Open Banking and AI technology are so successful that Zilch and many other BNPL vendors are able to charge little or nothing to the consumer for the transaction. Instead, the merchant making the sale pays all the transaction fees. They'd pay similar fees to take a credit card anyway, says Belamant, and they get the sale right away. 

"Our underwriting approach is different from banks," says Belamant. "With credit cards, when a customer misses a payment, the bank blames and penalizes the customer. They hit them with fees. They jack up their interest rates. They force the customer into a deeper hole. With us, our approach is this: If a customer misses a payment, that's our fault, not the customers. We make it easy for the customer to catch up, and we try to use the experience to improve our underwriting. 

While credit cards aren't going away any time soon, third-party financing companies and BNPL firms are combining to take a substantial chunk out of credit card issuer revenues. A recent Deloitte report found that "more payment choices, along with changing consumer preferences, are threatening the long-term viability of the credit card business model."

Business is booming. Zilch's customer base has been growing at more than 125,000  per month - primarily driven by COVID pressures, as Gen Z customers look for digital-friendly ways to improve their cash flow. One survey found that more than a third of U.S. consumers between ages 18 and 54 have used BNPL at least once.  

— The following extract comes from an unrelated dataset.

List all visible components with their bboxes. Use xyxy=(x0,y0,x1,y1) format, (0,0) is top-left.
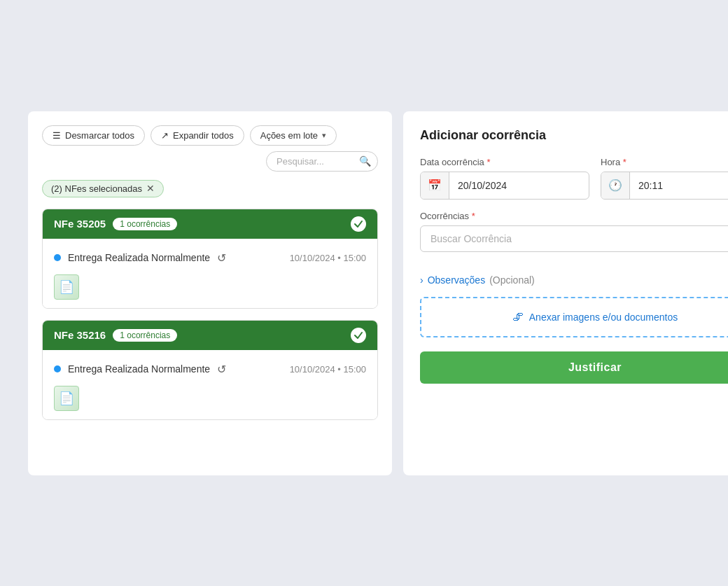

In recent months, BNPL vendors have been expanding their reach from online purchases to in-store transactions, as well as, handling applications, approvals, and payments via their mobile devices.  In the past, customers had to use multiple BNPL vendors because they were restricted to whatever BNPL service their merchant had partnered with. But Zilch is the first BNPL vendor to go 'over the top' and allow customers to use their Zilch account services anywhere MasterCard is accepted. 

Not only does this simplify the transaction process, but it also dramatically streamlines the customer's personal finances, argues Belamant. Instead of keeping track of multiple BNPL debits from their bank account from several different vendors, Zilch allows them to put everything under one roof. Customers can easily log on to their accounts via the mobile app and see all the planned bank account debits at a glance. 

At this time, new accounts are typically limited to modest-sized purchases, typically totaling just a few hundred dollars, depending on their bank account history. However, as customers prove themselves, they can qualify for higher and higher spending limits. 

Most importantly, BNPL keeps things simple: Typically, there are no late fees, no over-limit fees, and no interest charges. However, this isn't universally true. Every BNPL company has a different model and fee schedule. 

The BNPL phenomenon is expected to keep gaining momentum. While only a small fraction of customers have used BNPL vendors as of the end of 2020, customers are increasingly demanding BNPL or other credit options at the point of sale. One survey found that more than half of Generation Z Adults surveyed say they have used BNPL multiple times since the beginning of the Pandemic shutdowns. 

According to PYMNTS.com, nearly half of all consumers - 48% - say they would not shop at merchants that do not offer some way to finance purchases at the point of sale.